Given equation is
$x^{3}+a x^{2}+b x+c=0$
Let $(\alpha, \beta, \gamma)$ be the roots of the given equation then according to given condition, we have
$2 \beta=\alpha+\gamma\,\,\,\,\,\,\,\,\,...(i)$
$(\because \alpha, \beta, \gamma$ are in $AP)$
Now, $\alpha+\beta+\gamma=-a$
$\Rightarrow \beta+2 \beta=-a\,\,\,\,$(Using Eq.(i)]
$\Rightarrow \beta=-\frac{a}{3}$
Since, $\beta$ is a root of given equation.
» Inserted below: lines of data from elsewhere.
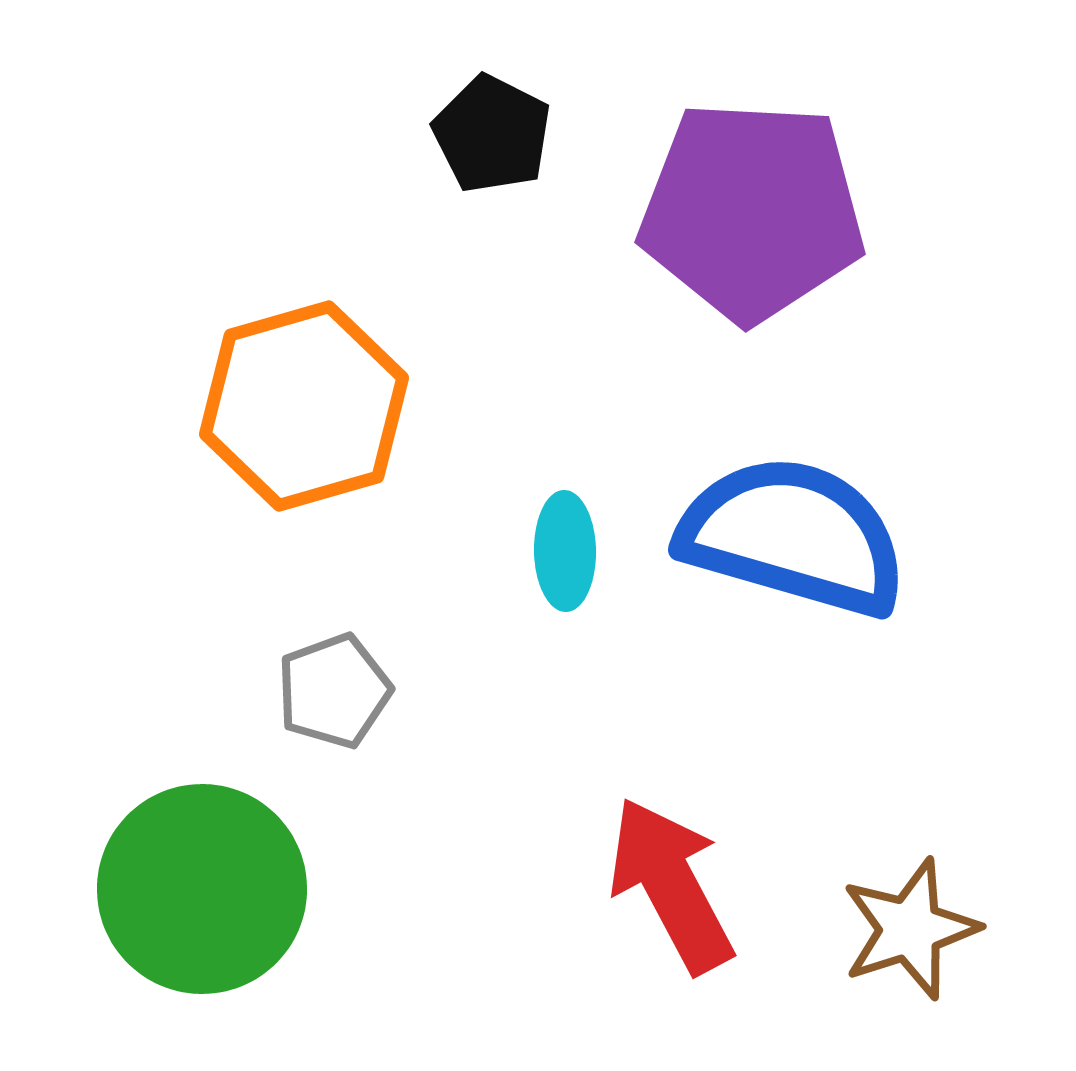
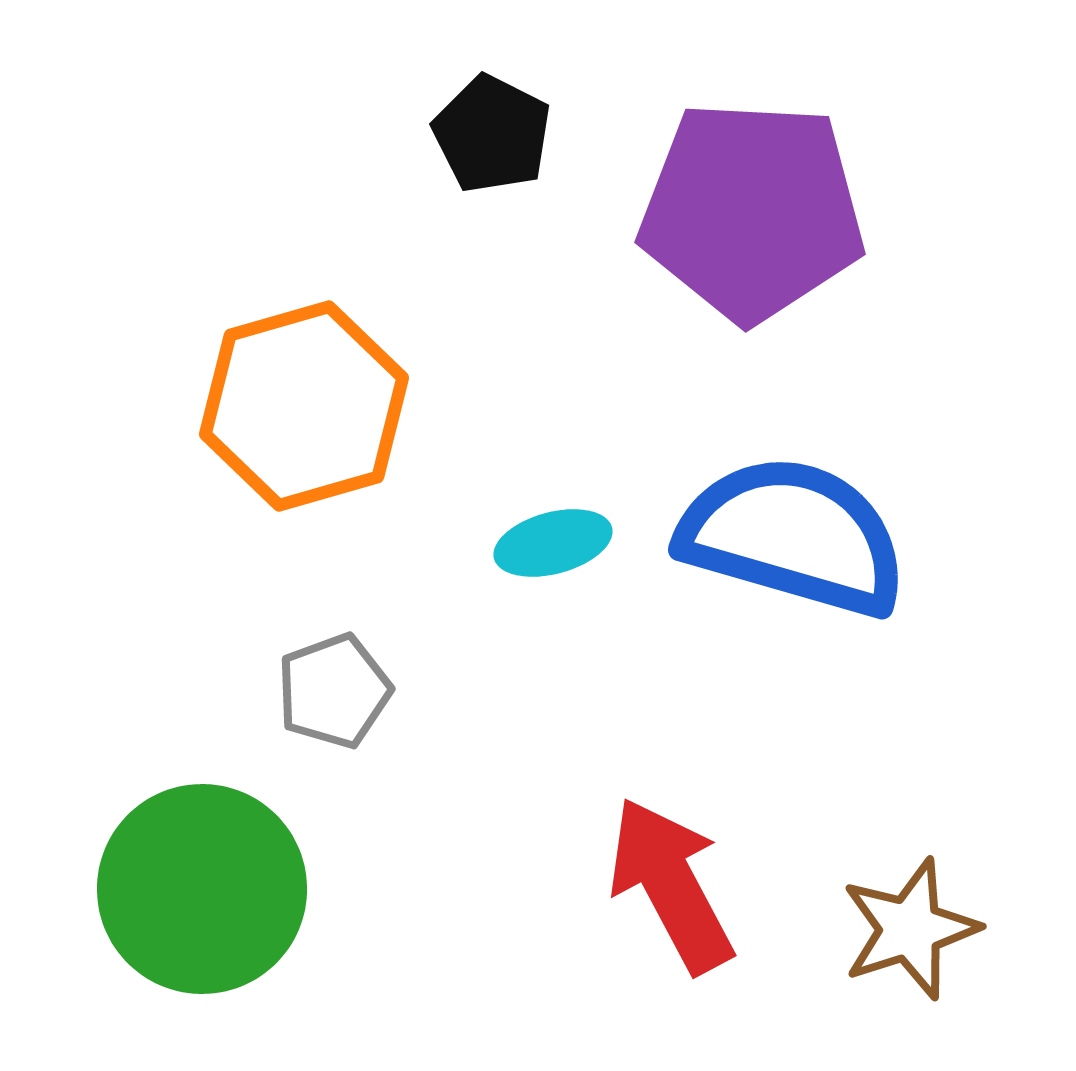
cyan ellipse: moved 12 px left, 8 px up; rotated 76 degrees clockwise
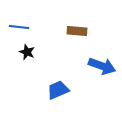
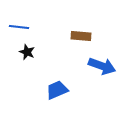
brown rectangle: moved 4 px right, 5 px down
blue trapezoid: moved 1 px left
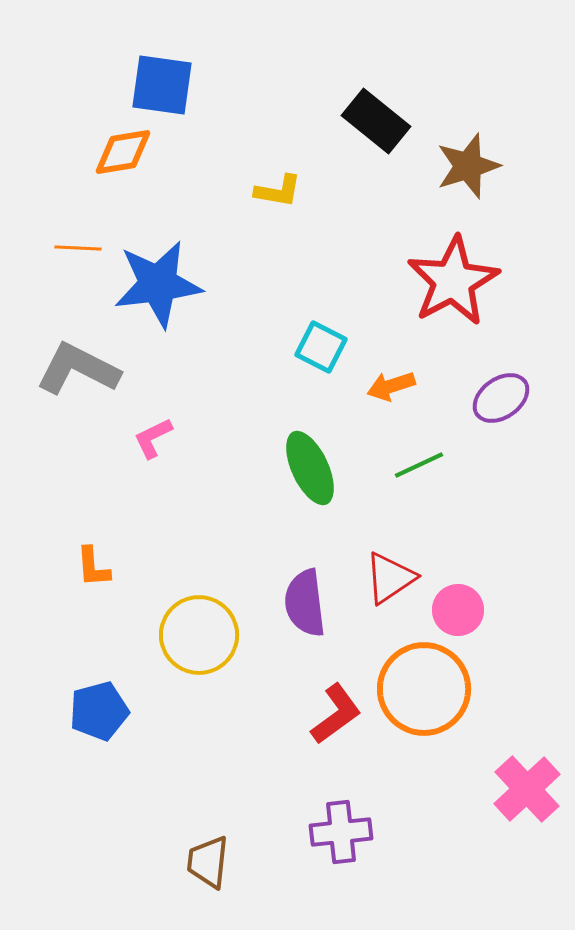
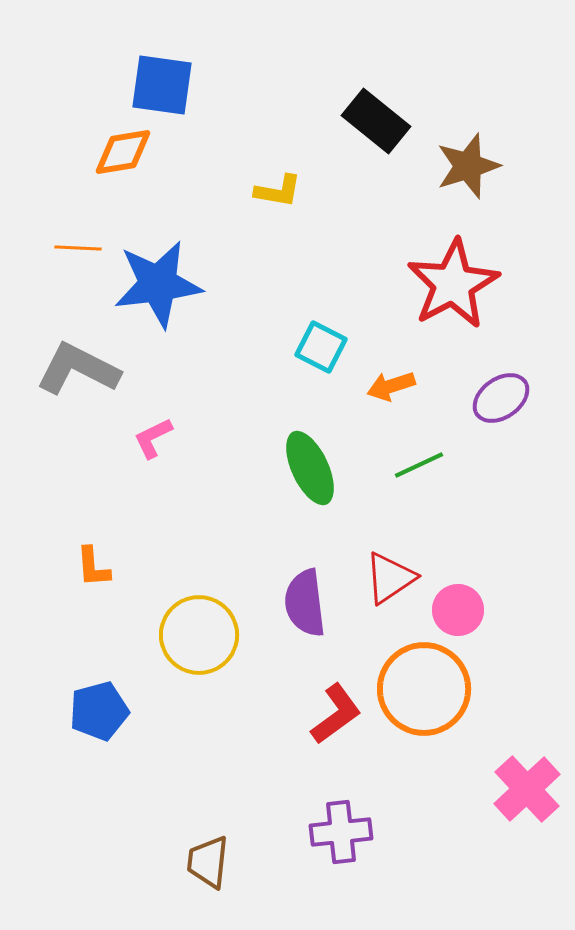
red star: moved 3 px down
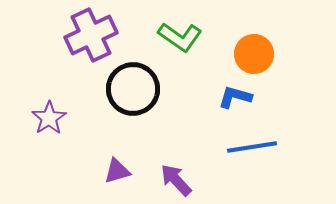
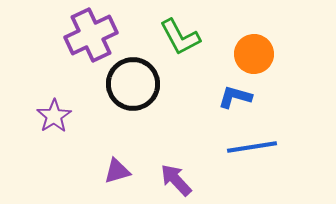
green L-shape: rotated 27 degrees clockwise
black circle: moved 5 px up
purple star: moved 5 px right, 2 px up
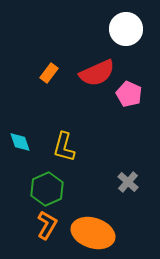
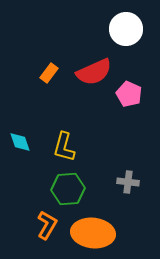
red semicircle: moved 3 px left, 1 px up
gray cross: rotated 35 degrees counterclockwise
green hexagon: moved 21 px right; rotated 20 degrees clockwise
orange ellipse: rotated 12 degrees counterclockwise
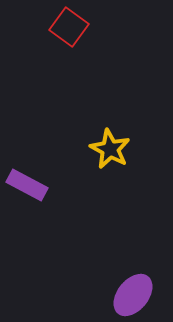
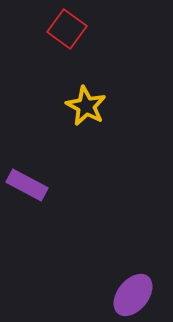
red square: moved 2 px left, 2 px down
yellow star: moved 24 px left, 43 px up
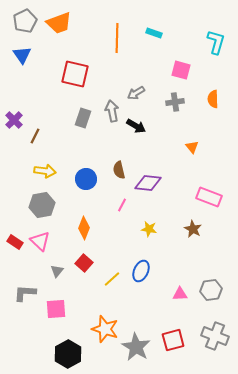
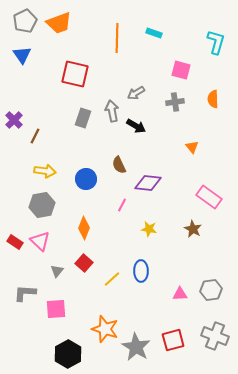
brown semicircle at (119, 170): moved 5 px up; rotated 12 degrees counterclockwise
pink rectangle at (209, 197): rotated 15 degrees clockwise
blue ellipse at (141, 271): rotated 25 degrees counterclockwise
So, $\beta^{3}+a \beta^{2}+b \beta+c=0$
$\Rightarrow \left(-\frac{a}{3}\right)^{3}+a\left(\frac{-a}{3}\right)^{2}+b\left(\frac{-a}{3}\right)+c=0 $
$\Rightarrow -\frac{a^{3}}{27}+\frac{a^{3}}{9}-\frac{a b}{3}+c=0 $
$\Rightarrow -a^{3}+3 a^{3}-9 \,a b+27 c=0 $
$\Rightarrow 2 a^{3}-9 \,a b+27\, c=0 $
$\therefore 2 a^{3}-9 \,a b=-27 c$